Söz konusu beyitte rengi ve şekli itibariyle lâlenin kadeh olarak tasavvur edildiğini görüyoruz. Şair, okuyucuya seslenmekte ve lâle gibi aşk kadehinden aşk şarabını içmeyi teklif etmektedir.

Dîvan şiirinde malzeme olarak tercih edilen çiçeklerden lâle ve gülün Revânî tarafından da kullanıldığına şahit oluyoruz. Şair, bu çiçekleri birer teşbih unsuru olarak ele almış ve baharın bütünleyicisi olarak işlemiştir.

İkinci dizede gülün teşbih unsuru olarak kullanıldığına şahit oluyoruz. Âşık da gül gibi zevk ve sefâ etme isteğini dile getirmiştir. “Türkler tarafından eski devirlerden beri bilinmekte olup edebiyatta çokça kullanılan motiflerden biridir. Farsçadaki genel anlamı “çiçek” olan gül, Türk edebiyatında da “gül-i bâdâm” (badem çiçeği), “gül-i yâsemen” (yasemin çiçeği) gibi ifadelerde aynı mânada kullanılmıştır (İran edebiyatında gerek “çiçek”, gerekse “gül” anlamında kullanılışıyla ilgili olarak Ali Ekber Dihhudâ’nın Luġatnâme’sinde geniş bilgi bulunmaktadır).

Gül, çeşitli vasıflarıyla daha çok sevgilinin sembolü olarak kabul edildiğinden şairlerin ilham kaynağı, çiçeklerin de sultanıdır. Bu husus “şeh-i ezhâr, sultân-ı gül, hüsrev-i gül, dâver-i ezhâr” gibi sözlerle ifade edilir. Divan edebiyatında en çok sözü edilen kırmızı güldür. Zaman zaman beyaz gülden ve âşığın yüzünü hatırlatması bakımından sarı gülden de bahsedilir.

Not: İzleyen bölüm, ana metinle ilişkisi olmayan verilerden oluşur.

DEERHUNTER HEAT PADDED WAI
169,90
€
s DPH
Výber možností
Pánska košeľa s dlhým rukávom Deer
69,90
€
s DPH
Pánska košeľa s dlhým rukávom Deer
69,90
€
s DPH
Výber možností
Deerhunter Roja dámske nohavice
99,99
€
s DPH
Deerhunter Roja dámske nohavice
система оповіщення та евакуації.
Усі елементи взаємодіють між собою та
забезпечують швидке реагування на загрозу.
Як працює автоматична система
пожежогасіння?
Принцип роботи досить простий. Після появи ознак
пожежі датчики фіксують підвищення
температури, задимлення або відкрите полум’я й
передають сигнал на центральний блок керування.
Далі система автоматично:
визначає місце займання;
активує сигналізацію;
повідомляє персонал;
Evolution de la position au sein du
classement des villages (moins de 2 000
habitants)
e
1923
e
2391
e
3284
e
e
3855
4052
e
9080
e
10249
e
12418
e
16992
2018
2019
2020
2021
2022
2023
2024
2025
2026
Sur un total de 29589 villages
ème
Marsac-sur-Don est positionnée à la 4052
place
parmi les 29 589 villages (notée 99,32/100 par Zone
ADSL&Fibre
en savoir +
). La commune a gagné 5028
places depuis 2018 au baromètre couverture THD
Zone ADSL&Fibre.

Bunların dışında “gül-i sad-berk” (yüz yapraklı gül, katmerli bir çeşit iri gül), “gül-i ter” (taze, taravetli gül), “gül-i ra‘nâ” (içi kırmızı, dışı sarı gül), “gül-i sûrî” (gül yağı çıkarılan Edirne gülü) ifadelerine de sıkça rastlanmaktadır. “Yakayım hicr oduna gül tenimi kül edeyim/ Ol nihâl-i gül-i ra‘nâya gerek hâkister” (Necâtî Bey) beytinde geçen gül-i ra‘nâ tamlaması “güzel, şuh, ikiyüzlü, hafifmeşrep” anlamlarında kullanılmıştır. Eskiden serviye sarmaşık veya yediveren gülü aşılanır ve bu güller serviyi görünmeyecek şekilde sarardı. Buna “peyvend”, böyle güllere de “serv-i gül-endâm, serv-i gül-fürûş, serv-i semen” adları verilirdi.

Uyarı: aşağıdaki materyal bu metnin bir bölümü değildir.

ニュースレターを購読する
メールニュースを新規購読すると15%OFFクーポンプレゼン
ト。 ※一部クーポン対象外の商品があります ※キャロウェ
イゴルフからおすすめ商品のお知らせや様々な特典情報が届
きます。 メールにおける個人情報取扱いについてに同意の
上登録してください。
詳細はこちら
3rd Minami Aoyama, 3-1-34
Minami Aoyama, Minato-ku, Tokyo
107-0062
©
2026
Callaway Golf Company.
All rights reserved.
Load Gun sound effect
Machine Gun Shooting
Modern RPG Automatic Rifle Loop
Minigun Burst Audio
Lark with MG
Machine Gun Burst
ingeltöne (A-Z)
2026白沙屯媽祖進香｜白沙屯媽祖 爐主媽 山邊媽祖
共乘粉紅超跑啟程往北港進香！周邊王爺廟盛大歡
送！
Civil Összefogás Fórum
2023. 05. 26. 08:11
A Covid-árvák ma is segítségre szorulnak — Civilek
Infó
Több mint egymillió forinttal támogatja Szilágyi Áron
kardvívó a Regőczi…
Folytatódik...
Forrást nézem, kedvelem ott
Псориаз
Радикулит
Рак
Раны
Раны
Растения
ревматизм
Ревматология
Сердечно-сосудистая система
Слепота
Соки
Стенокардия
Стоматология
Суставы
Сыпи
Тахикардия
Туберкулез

Baharın bir adının “gül mevsimi” oluşu güle verilen önemden kaynaklanmaktadır. Güller bu mevsimde açtığından bahar için “vakt-i gül, mevsim-i gül, devr-i gül” ifadeleri de kullanılır. “Gülzar, gülşen, gülistan” gülün bulunduğu mahallerin adıdır. Gül seher vakti sabâ yelinin esmesiyle açılır. Gül açılması baharın geldiğini haber verdiği için bir neşe ve sevinç kaynağı olduğu gibi işret meclislerinin kurulma zamanını da gösterir.

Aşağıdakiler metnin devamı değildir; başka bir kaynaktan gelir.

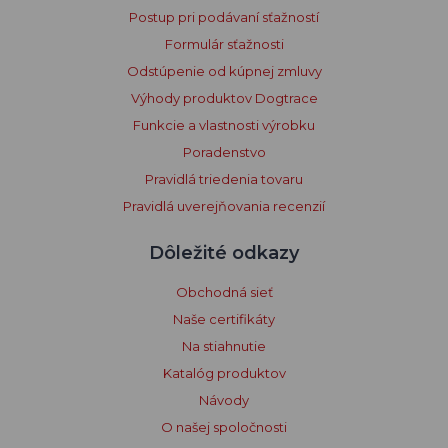
Postup pri podávaní sťažností
Formulár sťažnosti
Odstúpenie od kúpnej zmluvy
Výhody produktov Dogtrace
Funkcie a vlastnosti výrobku
Poradenstvo
Pravidlá triedenia tovaru
Pravidlá uverejňovania recenzií
Dôležité odkazy
Obchodná sieť
Naše certifikáty
Na stiahnutie
Katalóg produktov
Návody
O našej spoločnosti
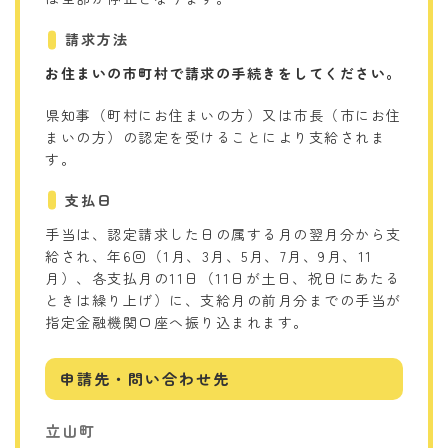
請求方法
お住まいの市町村で請求の手続きをしてください。
県知事（町村にお住まいの方）又は市長（市にお住
まいの方）の認定を受けることにより支給されま
す。
支払日
手当は、認定請求した日の属する月の翌月分から支
給され、年6回（1月、3月、5月、7月、9月、11
月）、各支払月の11日（11日が土日、祝日にあたる
ときは繰り上げ）に、支給月の前月分までの手当が
指定金融機関口座へ振り込まれます。
申請先・問い合わせ先
立山町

Gül rengi, şekli ve kokusu bakımından da çeşitli benzetmelere konu teşkil etmiştir. Bunların başında onun her yönüyle Hz. Peygamber’e benzetilişi gelmektedir. Yûnus Emre’nin, “Çiçek eydür ey derviş gül Muhammed teridir” mısraında ifade ettiği gibi gülün kokusunu Resûl-i Ekrem’in terinden aldığına inanılır. Halk arasında, “Gül koklamak sevaptır” sözü de daha çok bu çiçeğin Hz. Peygamber’in sembolü olmasından kaynaklanmaktadır. Gül koklandığında, gül yağı veya gül suyu ikram edildiğinde salâtüselâm getirilmesi, bu inanışın Müslümanlar arasında köklü bir geleneğe sahip olduğunu gösterir.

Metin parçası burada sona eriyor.